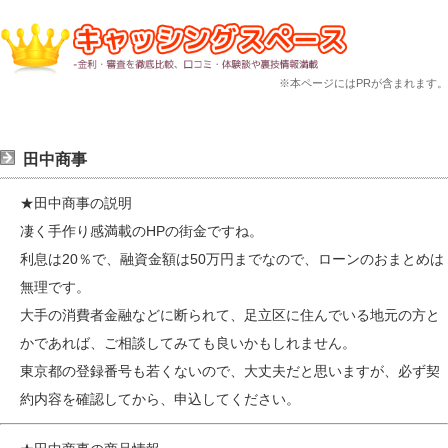
※本ページにはPRが含まれます。
田中商事
★田中商事の説明
凄く手作り感満載のHPの街金ですね。
利息は20％で、融資金額は50万円までなので、ローンのおまとめは
無理です。
大手の消費者金融などに断られて、足立区に住んでいる地元の方と
かであれば、ご相談してみても良いかもしれません。
東京都の登録番号も若くないので、大丈夫だと思いますが、必ず契
約内容を確認してから、申込してください。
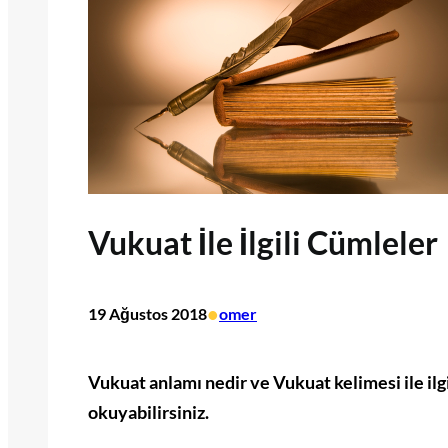
Vukuat İle İlgili Cümleler
•
19 Ağustos 2018
omer
Vukuat anlamı nedir ve Vukuat kelimesi ile ilgi
okuyabilirsiniz.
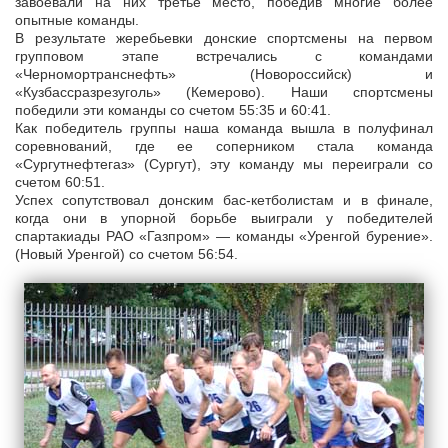
завоевали на них третье место, победив многие более
опытные команды.
В результате жеребьевки донские спортсмены на первом
групповом этапе встречались с командами
«Черномортранснефть» (Новороссийск) и
«Кузбассразрезуголь» (Кемерово). Наши спортсмены
победили эти команды со счетом 55:35 и 60:41.
Как победитель группы наша команда вышла в полуфинал
соревнований, где ее соперником стала команда
«Сургутнефтегаз» (Сургут), эту команду мы переиграли со
счетом 60:51.
Успех сопутствовал донским бас-кетболистам и в финале,
когда они в упорной борьбе выиграли у победителей
спартакиады РАО «Газпром» — команды «Уренгой бурение».
(Новый Уренгой) со счетом 56:54.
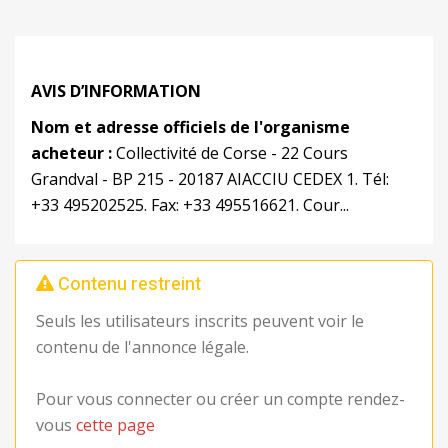
AVIS D’INFORMATION
Nom et adresse officiels de l'organisme
acheteur :
Collectivité de Corse - 22 Cours
Grandval - BP 215 - 20187 AIACCIU CEDEX 1. Tél:
+33 495202525. Fax: +33 495516621. Cour...
Contenu restreint
Seuls les utilisateurs inscrits peuvent voir le
contenu de l'annonce légale.
Pour vous connecter ou créer un compte rendez-
vous
cette page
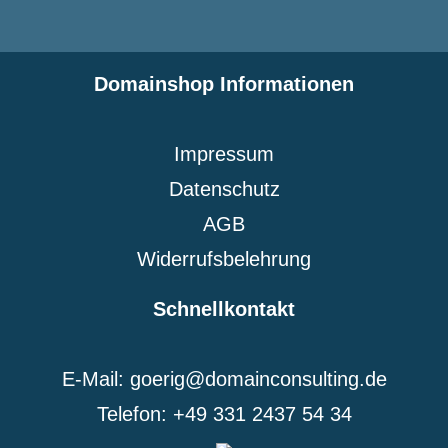
Domainshop Informationen
Impressum
Datenschutz
AGB
Widerrufsbelehrung
Schnellkontakt
E-Mail: goerig@domainconsulting.de
Telefon: +49 331 2437 54 34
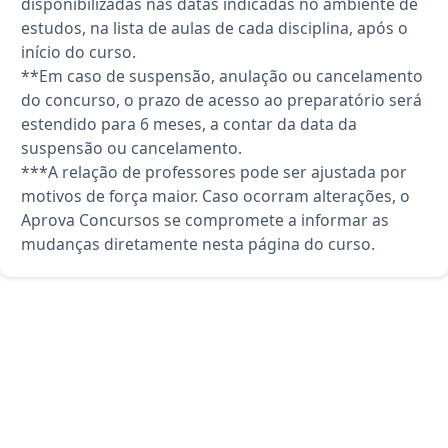
disponibilizadas nas datas indicadas no ambiente de
estudos, na lista de aulas de cada disciplina, após o
início do curso.
**Em caso de suspensão, anulação ou cancelamento
do concurso, o prazo de acesso ao preparatório será
estendido para 6 meses, a contar da data da
suspensão ou cancelamento.
***A relação de professores pode ser ajustada por
motivos de força maior. Caso ocorram alterações, o
Aprova Concursos se compromete a informar as
mudanças diretamente nesta página do curso.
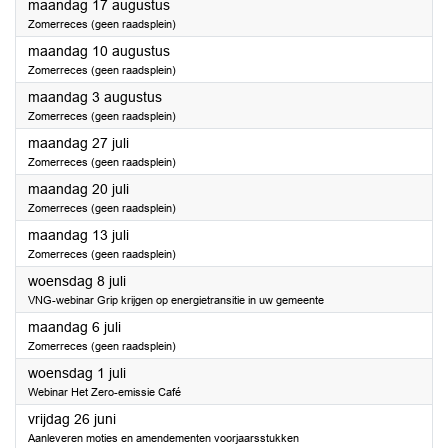
2026
maandag 17 augustus
Zomerreces (geen raadsplein)
2026
maandag 10 augustus
Zomerreces (geen raadsplein)
2026
maandag 3 augustus
Zomerreces (geen raadsplein)
2026
maandag 27 juli
Zomerreces (geen raadsplein)
2026
maandag 20 juli
Zomerreces (geen raadsplein)
2026
maandag 13 juli
Zomerreces (geen raadsplein)
2026
woensdag 8 juli
VNG-webinar Grip krijgen op energietransitie in uw gemeente
2026
maandag 6 juli
Zomerreces (geen raadsplein)
2026
woensdag 1 juli
Webinar Het Zero-emissie Café
2026
vrijdag 26 juni
Aanleveren moties en amendementen voorjaarsstukken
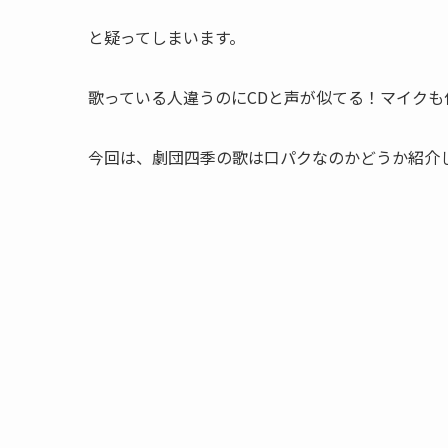
と疑ってしまいます。
歌っている人違うのにCDと声が似てる！マイク
今回は、劇団四季の歌は口パクなのかどうか紹介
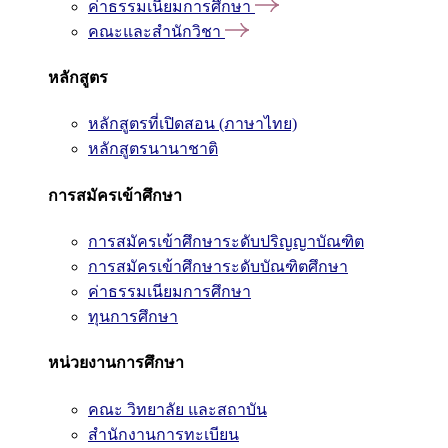
ค่าธรรมเนียมการศึกษา
คณะและสำนักวิชา
หลักสูตร
หลักสูตรที่เปิดสอน (ภาษาไทย)
หลักสูตรนานาชาติ
การสมัครเข้าศึกษา
การสมัครเข้าศึกษาระดับปริญญาบัณฑิต
การสมัครเข้าศึกษาระดับบัณฑิตศึกษา
ค่าธรรมเนียมการศึกษา
ทุนการศึกษา
หน่วยงานการศึกษา
คณะ วิทยาลัย และสถาบัน
สำนักงานการทะเบียน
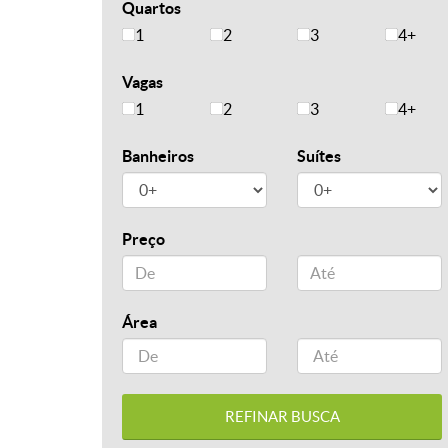
Quartos
1
2
3
4+
Vagas
1
2
3
4+
Banheiros
Suítes
Preço
Área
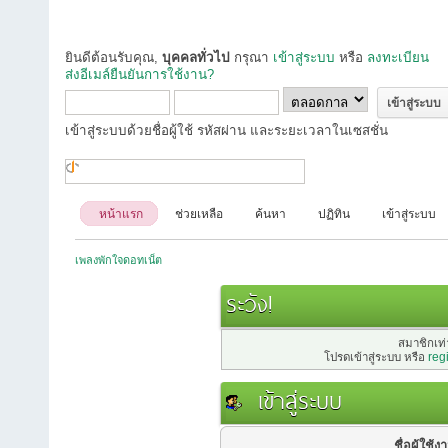
ยินดีต้อนรับคุณ,
บุคคลทั่วไป
กรุณา
เข้าสู่ระบบ
หรือ
ลงทะเบียน
ส่งอีเมล์ยืนยันการใช้งาน?
เข้าสู่ระบบด้วยชื่อผู้ใช้ รหัสผ่าน และระยะเวลาในเซสชั่น
หน้าแรก
ช่วยเหลือ
ค้นหา
ปฏิทิน
เข้าสู่ระบบ
เพลงพักใจดอทเน็ต
ระวัง!
สมาชิกเท่า
โปรดเข้าสู่ระบบ หรือ
reg
เข้าสู่ระบบ
ชื่อผู้ใช้ง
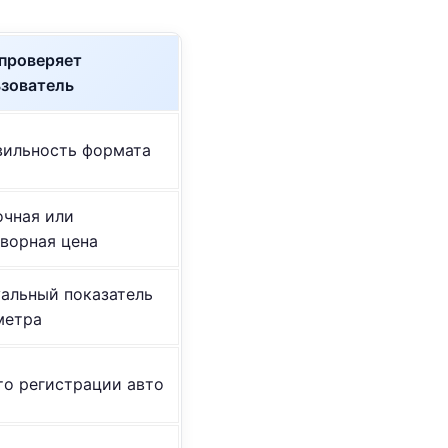
проверяет
зователь
вильность формата
чная или
ворная цена
альный показатель
метра
о регистрации авто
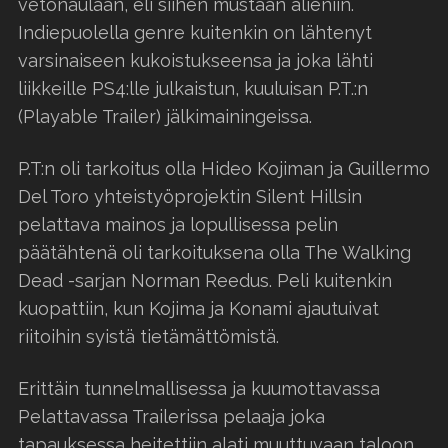
vetonaulaan, eli siihen mustaan alieniin.
Indiepuolella genre kuitenkin on lähtenyt
varsinaiseen kukoistukseensa ja joka lähti
liikkeille PS4:lle julkaistun, kuuluisan P.T.:n
(Playable Trailer) jälkimainingeissa.
P.T:n oli tarkoitus olla Hideo Kojiman ja Guillermo
Del Toro yhteistyöprojektin Silent Hillsin
pelattava mainos ja lopullisessa pelin
päätähtenä oli tarkoituksena olla The Walking
Dead -sarjan Norman Reedus. Peli kuitenkin
kuopattiin, kun Kojima ja Konami ajautuivat
riitoihin syistä tietämättömistä.
Erittäin tunnelmallisessa ja kuumottavassa
Pelattavassa Trailerissa pelaaja joka
tapauksessa heitettiin alati muuttuvaan taloon,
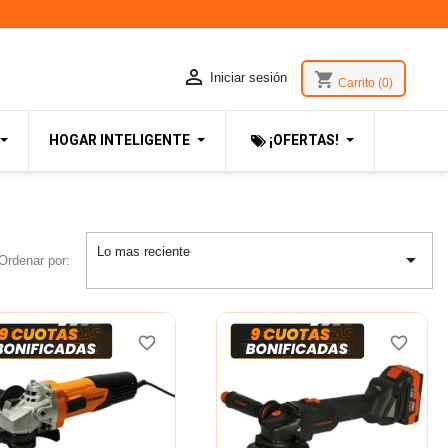

shopping_cart
Iniciar sesión
Carrito
(0)
HOGAR INTELIGENTE
¡OFERTAS!
Lo mas reciente

Ordenar por:
favorite_border
favorite_border
favorite_border
favorite_border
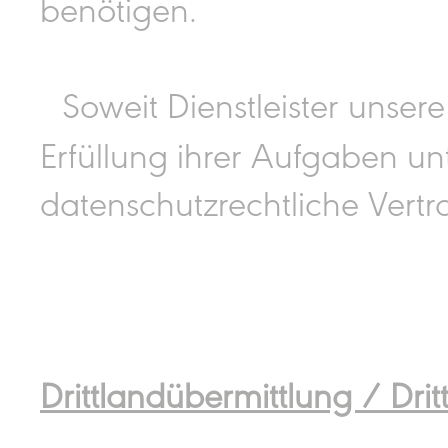
benötigen.
Soweit Dienstleister unser
Erfüllung ihrer Aufgaben unt
datenschutzrechtliche Vert
Drittlandübermittlung / Dri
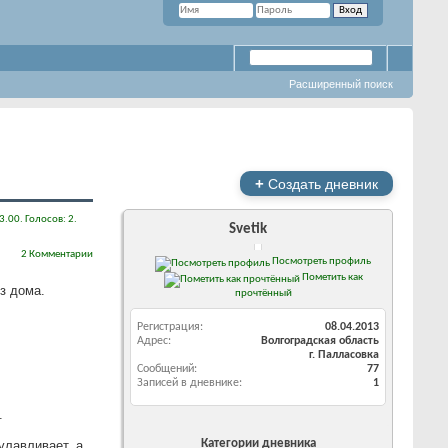
Расширенный поиск
+
Создать дневник
Svetik
2 Комментарии
Посмотреть профиль
Пометить как
з дома.
прочтённый
Регистрация
08.04.2013
Адрес
Волгоградская область
г. Палласовка
Сообщений
77
Записей в дневнике
1
.
Категории дневника
улавливает, а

Exercise directions. Please find how many lines of the entries above include the string "cancelamento", giving the number and nothing else.

Answer area. 2